Willing to change sejatinya mewujud dalam fungsi pengawasan, legislasi, dan anggaran dari para wakil rakyat. Sebagai masyarakat biasa sebuah keprihatinan kerap timbul manakala ada indikasi bahwa para wakil rakyat lebih menikmati situasi yang ada karena lebih menguntungkan dan memenuhi selera kepentingan para wakil rakyat. Inilah status quo.
Paradigma berpikir ini sejatinya bergeser ke arah keinginan untuk berubah. Perubahan masyarakat Kabupaten Ngada harus dimulai dari para wakilnya sendiri. Jika para para wakilnya telah berubah, dengan sendirinya masyarakatnya akan berubah.

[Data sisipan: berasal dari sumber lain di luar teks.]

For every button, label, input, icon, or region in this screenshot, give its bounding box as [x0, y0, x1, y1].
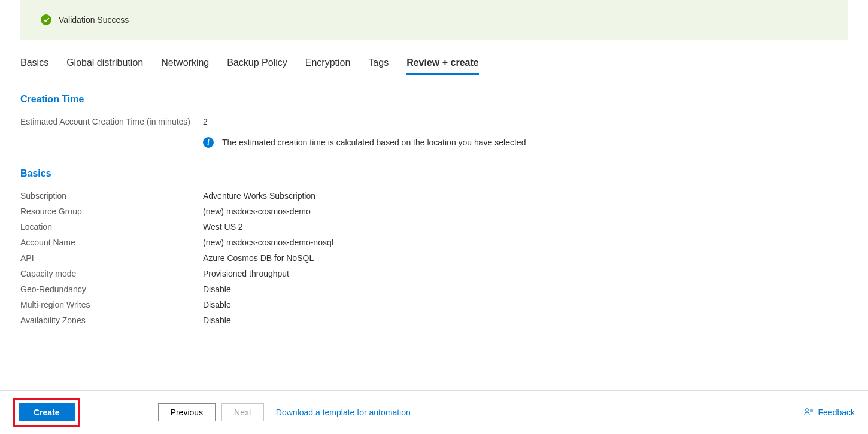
- tab-encryption[interactable]: Encryption: [305, 57, 351, 75]
- value-capacity-mode: Provisioned throughput: [203, 269, 289, 278]
- label-geo-redundancy: Geo-Redundancy: [20, 284, 203, 294]
- success-check-icon: [41, 14, 51, 25]
- section-heading-creation-time: Creation Time: [20, 94, 848, 105]
- value-geo-redundancy: Disable: [203, 284, 231, 294]
- feedback-icon: [804, 408, 814, 417]
- info-text-creation-time: The estimated creation time is calculate…: [222, 138, 526, 147]
- svg-point-0: [805, 409, 808, 411]
- label-multi-region-writes: Multi-region Writes: [20, 300, 203, 309]
- label-api: API: [20, 253, 203, 263]
- value-resource-group: (new) msdocs-cosmos-demo: [203, 207, 311, 216]
- footer-bar: Create Previous Next Download a template…: [0, 390, 868, 434]
- section-heading-basics: Basics: [20, 168, 848, 179]
- value-multi-region-writes: Disable: [203, 300, 231, 309]
- tab-tags[interactable]: Tags: [368, 57, 389, 75]
- label-location: Location: [20, 222, 203, 232]
- label-capacity-mode: Capacity mode: [20, 269, 203, 278]
- label-availability-zones: Availability Zones: [20, 315, 203, 325]
- create-button-highlight: Create: [13, 398, 80, 427]
- tab-review-create[interactable]: Review + create: [406, 57, 479, 75]
- value-availability-zones: Disable: [203, 315, 231, 325]
- tab-global-distribution[interactable]: Global distribution: [66, 57, 143, 75]
- validation-banner: Validation Success: [20, 0, 848, 40]
- tab-bar: Basics Global distribution Networking Ba…: [0, 40, 868, 75]
- label-account-name: Account Name: [20, 238, 203, 247]
- tab-backup-policy[interactable]: Backup Policy: [227, 57, 287, 75]
- previous-button[interactable]: Previous: [158, 403, 216, 421]
- value-subscription: Adventure Works Subscription: [203, 191, 315, 201]
- tab-basics[interactable]: Basics: [20, 57, 48, 75]
- next-button: Next: [221, 403, 264, 421]
- create-button[interactable]: Create: [19, 403, 75, 421]
- tab-networking[interactable]: Networking: [161, 57, 209, 75]
- validation-message: Validation Success: [59, 15, 129, 25]
- value-estimated-creation-time: 2: [203, 117, 208, 126]
- value-account-name: (new) msdocs-cosmos-demo-nosql: [203, 238, 333, 247]
- label-estimated-creation-time: Estimated Account Creation Time (in minu…: [20, 117, 203, 126]
- download-template-link[interactable]: Download a template for automation: [276, 408, 411, 417]
- label-resource-group: Resource Group: [20, 207, 203, 216]
- feedback-link[interactable]: Feedback: [804, 408, 855, 417]
- value-location: West US 2: [203, 222, 243, 232]
- feedback-label: Feedback: [818, 408, 855, 417]
- value-api: Azure Cosmos DB for NoSQL: [203, 253, 314, 263]
- info-icon: i: [203, 137, 214, 148]
- label-subscription: Subscription: [20, 191, 203, 201]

Dan perubahan itu mencakup perubahan pola pikir dan pola laku. Perilaku akan berubah jika ada keinginan untuk merubah pola pikir.
Harapannya adalah praksis politik bergerak maju kearah prinsip masyarakat modern. Prinsip ini mengedepankan prinsip-prinsip hak asasi manusia. Kehendak untuk berubah harus berlandaskan prinsip liberte, egalite, fraternite (kebebasan, persamaan, dan persaudaraan).